At the conclusion of our diligence process, we write an investment memo. The memo is not a summary of our findings; it is a structured argument for why we should or should not make the investment. It articulates the specific thesis that would need to be true for the investment to succeed, the evidence that supports each component of that thesis, the evidence that challenges it, the specific risk factors that we believe are most likely to prevent the thesis from playing out, and the specific milestones that would increase or decrease our conviction over the next twelve to eighteen months.
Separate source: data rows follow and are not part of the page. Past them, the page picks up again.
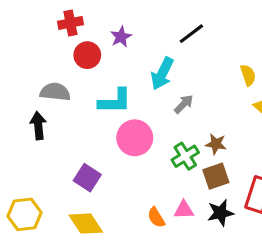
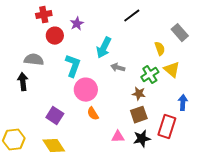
black line: (191, 34) -> (132, 16), moved
cyan L-shape: (115, 101) -> (73, 66), turned -70
gray arrow: (184, 104) -> (118, 68), turned -120
green cross: (185, 156) -> (150, 75), moved
orange semicircle: (156, 217) -> (93, 114), moved

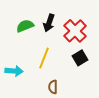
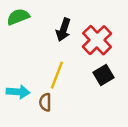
green semicircle: (25, 26) -> (18, 17), moved
brown semicircle: (53, 87) -> (45, 102), moved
The memo is also a commitment device. By writing explicitly about our risks and our milestones, we create a record against which our future judgment can be measured. Investments that play out differently from the memo's predictions are learning opportunities — not just about the company, but about our own pattern recognition and our own analytical blind spots. Over time, the corpus of our investment memos is one of the most valuable sources of institutional learning we have, because it documents not just the outcomes of our decisions but the reasoning process that produced them.

Depot, which raised $6M to build Docker build infrastructure that is significantly faster than the Docker daemon, and Inngest, which built durable execution infrastructure for modern JavaScript applications, are both companies where the diligence process confirmed specific architectural insights about developer infrastructure markets that we had been building toward through earlier investments. The ability to say, at the point of conviction, "this company fits a pattern we understand deeply" — and to have the documented evidence to justify that claim — is the goal of a diligence process that is designed not just to prevent bad investments but to build institutional knowledge over time.

The ideal outcome of seed diligence is not certainty — certainty is not available at the seed stage. The ideal outcome is a calibrated conviction: a specific, documented belief about what must be true for the investment to succeed, grounded in the best evidence available at the time of the decision, and held with appropriate humility about the limits of that evidence. This is what we are actually examining when we conduct seed-stage due diligence. The checklist is the least important part.